>> A Distance
                            "...When you know her from a distance, you know that she is safe and moving forward..."

An e-mail recieved after the request for biographies:

Some people appreciate the big picture and some appreciate the details. Then there are those who go beyond the details and dedicate themselves to the fragments. That's what Zoe does. When traveling to Barcelona, the first group will take a bus tour and be shown which vistas to take in. The second will find a place on the promenade and watch the mime artists smoking in their breaks.

Zoe took many shots of textures - a miscellaneous crumbly yellow surface, some smooth park-bench wood, a smudge of ambiguous graffiti. Then she showed the pictures to me with the eagerness of some macro-architectural paparazzi and, enthused, I went.
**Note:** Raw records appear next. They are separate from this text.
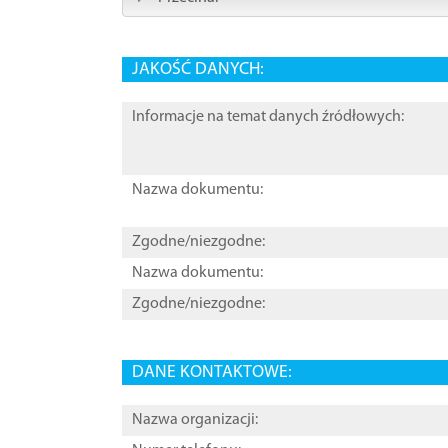
JAKOŚĆ DANYCH:
Informacje na temat danych źródłowych:
Nazwa dokumentu:
Zgodne/niezgodne:
Nazwa dokumentu:
Zgodne/niezgodne:
DANE KONTAKTOWE:
Nazwa organizacji: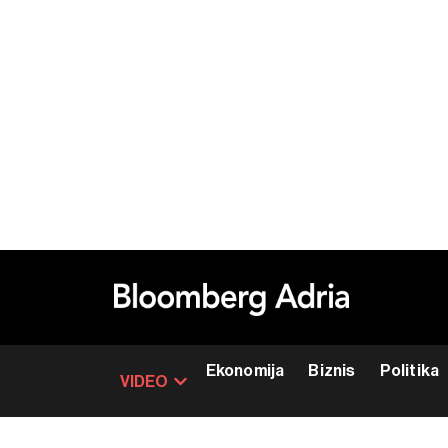
Ekonomija
Biznis
Politika
VIDEO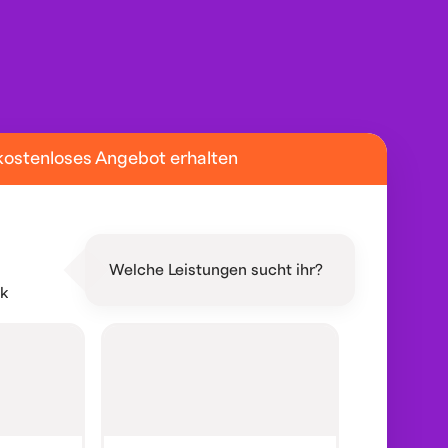
kostenloses Angebot erhalten
Welche Leistungen sucht ihr?
ik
Hers is a different perspective. When I came to England, I knew some old friends and we went to pubs and it was fun. In the midst of them I met Zoe and remember two days walking Canterbury streets, watching poets, talking. From this short time, she stitched a map of our travels. Not metaphorically -she actually stitched this huge blue web of string recounting the events contained in a handful of days on a pillow case. That's amazing.

You send Zoe the name of a book you like and in three weeks she has met the author and they've chatted like old friends, even though he is Harmony Korine. Harmony Korine! Months go by without contact -we lead different lives on different sides of the world- and then she sends a letter and you are inspired to record on a dictaphone all your thoughts on life, or you think of her and she is traveling around Australia.

There is an element of magic to her, in the way that we view chance as magic, or luck as magic. When you know her from a distance, you know that she is safe and moving forward. That's probably my best synopsis of her.